The world of artificial intelligence (AI) has experienced exponential growth and has an insatiable hunger to consume data. From self-driving cars to chatbots that mimic human conversation, AI is revolutionizing industries at a blistering pace. AI’s power is derived from its data backbone. Access to data, the speed of its processing, and scalable storage performance are all pivotal factors that determine the efficiency of an AI pipeline. This is where Qumulo has proved itself to be the best data storage solution on the planet for AI workloads, as the industry’s highest performance and most cost-effective file data solution in the cloud.
Why Qumulo is Ideal for File-based AI Workloads
AI applications, be it deep learning models or neural networks, require a unique set of storage characteristics, all of which are satisfied by Qumulo:
- Scalability: AI datasets are dynamic. They grow over time as more data is collected and processed. Qumulo’s ability to scale with predictable high performance ensures that as AI workloads grow, Qumulo can meet its demands at any scale.
- Cost-effectiveness: Funding AI initiatives can be a significant investment. Saving on storage costs without compromising on performance can free up resources for other critical areas, be it research, development, or production deployments.
- Ability to Scale AnywhereTM: Infrastructure owners and data scientists benefit from the flexibility of training in one location, but deploying in another, with highly secure infrastructure. Qumulo’s software-defined storage system can be deployed and run anywhere. This makes it easy to train an AI model in the core data center, but push to production anywhere.
- Performance: AI models, especially those used in scenarios like autonomous vehicles or financial transactions, need real-time data access for pre and post model training. Qumulo’s high-speed data retrieval ensures that data is available the moment it’s required.
Let’s drill into bullet #4 and underscore the importance of seamless and lightning-fast retrieval of data / metadata. This is vital for AI applications that require scalable file storage – on premises or in the cloud.
Through testing synthetic AI workloads, we found that we are indeed the fastest file-based cloud solution on the market for AI, where data scientists can use Qumulo for data collection, pre-training, production training, and ongoing inference — no matter the scale.
Widely Applicable AI Benchmark
To put Qumulo’s performance capabilities into perspective, let’s dive into the latest result achieved with Qumulo running in the cloud on AWS infrastructure. We used SPECstorage to characterize AI performance on Qumulo. This benchmark (aptly named AI_Image) leverages file sizes and I/O patterns that synthetically and accurately exercise common AI workloads:
- Based on Tensorflow best practices – world’s most widely deployed AI/ML framework
- Traced from 3 different models: Resnet, VGG (Visual Geometry Group), and SSD (Single shot detector)
- Using open source datasets from CityScape, ImageNet, and COCO
Due to Tensorflow’s ubiquity in the AI space, the benchmark applies to a wide range of AI model workloads that produce AI results for:
- Image Classification and Object Detection
- Natural Language Processing (NLP)
- Speech Recognition
- Recommendation Systems
- Generative Models
- Healthcare and Life Sciences
…and MANY more
Benchmark Description and Results Achieved
The goal of the benchmark is to serve data quickly from Qumulo storage to the application layer (using GPUs) running the AI jobs.
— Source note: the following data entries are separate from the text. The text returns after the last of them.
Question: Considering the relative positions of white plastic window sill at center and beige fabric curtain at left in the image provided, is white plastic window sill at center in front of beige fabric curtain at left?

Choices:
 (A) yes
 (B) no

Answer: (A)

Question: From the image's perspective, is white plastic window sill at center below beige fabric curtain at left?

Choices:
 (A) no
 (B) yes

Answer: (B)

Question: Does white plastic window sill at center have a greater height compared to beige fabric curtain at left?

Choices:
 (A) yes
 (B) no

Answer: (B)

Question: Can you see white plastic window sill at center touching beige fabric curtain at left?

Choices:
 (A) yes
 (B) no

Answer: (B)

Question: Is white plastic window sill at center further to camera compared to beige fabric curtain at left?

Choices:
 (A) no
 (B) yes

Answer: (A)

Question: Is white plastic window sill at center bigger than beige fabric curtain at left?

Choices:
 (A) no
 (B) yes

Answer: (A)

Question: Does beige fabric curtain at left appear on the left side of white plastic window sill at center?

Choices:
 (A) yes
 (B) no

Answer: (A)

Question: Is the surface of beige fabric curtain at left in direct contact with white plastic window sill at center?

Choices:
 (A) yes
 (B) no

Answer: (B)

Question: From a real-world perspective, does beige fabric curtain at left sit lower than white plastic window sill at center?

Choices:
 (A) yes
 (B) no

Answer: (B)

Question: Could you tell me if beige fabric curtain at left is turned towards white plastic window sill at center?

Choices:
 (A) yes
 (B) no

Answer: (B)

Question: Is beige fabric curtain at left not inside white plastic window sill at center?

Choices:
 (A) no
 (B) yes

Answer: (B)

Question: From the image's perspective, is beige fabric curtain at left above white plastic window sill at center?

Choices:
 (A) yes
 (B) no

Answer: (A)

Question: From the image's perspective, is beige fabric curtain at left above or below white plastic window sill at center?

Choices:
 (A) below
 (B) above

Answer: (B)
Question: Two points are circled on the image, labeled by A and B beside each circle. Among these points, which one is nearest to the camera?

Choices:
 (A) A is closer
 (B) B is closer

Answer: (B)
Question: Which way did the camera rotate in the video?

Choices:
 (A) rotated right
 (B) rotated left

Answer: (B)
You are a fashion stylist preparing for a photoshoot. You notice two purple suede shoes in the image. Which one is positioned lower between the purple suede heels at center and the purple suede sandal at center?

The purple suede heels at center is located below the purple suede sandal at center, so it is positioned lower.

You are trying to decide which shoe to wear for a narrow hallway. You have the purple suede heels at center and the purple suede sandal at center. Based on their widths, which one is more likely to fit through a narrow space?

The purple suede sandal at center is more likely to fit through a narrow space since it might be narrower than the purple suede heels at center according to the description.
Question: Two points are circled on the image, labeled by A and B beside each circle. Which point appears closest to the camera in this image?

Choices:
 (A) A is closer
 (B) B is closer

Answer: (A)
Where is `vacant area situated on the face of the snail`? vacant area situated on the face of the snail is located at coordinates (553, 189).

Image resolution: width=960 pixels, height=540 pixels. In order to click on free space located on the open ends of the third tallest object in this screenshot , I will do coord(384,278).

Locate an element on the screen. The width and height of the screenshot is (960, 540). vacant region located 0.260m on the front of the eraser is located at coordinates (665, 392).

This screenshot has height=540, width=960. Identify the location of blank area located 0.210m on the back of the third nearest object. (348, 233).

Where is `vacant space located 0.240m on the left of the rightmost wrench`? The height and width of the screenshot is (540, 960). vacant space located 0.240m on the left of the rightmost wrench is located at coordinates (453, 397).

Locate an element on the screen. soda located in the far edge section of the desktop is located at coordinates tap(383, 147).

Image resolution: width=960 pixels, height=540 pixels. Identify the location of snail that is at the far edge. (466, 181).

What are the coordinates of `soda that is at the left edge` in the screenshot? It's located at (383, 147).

The benchmark tests the storage performance and latency from a realistic set of I/O patterns from a batch of clients. The clients incrementally increase their number of AI jobs until they reach the target, which in the case of this test is a total of 480 jobs. There are four main operations in the benchmark, with 4 independent concurrent sub-workloads:
- AI_SF – Reads of small image files
- AI_TF – Writes out larger files (ideally 100 MB+ files)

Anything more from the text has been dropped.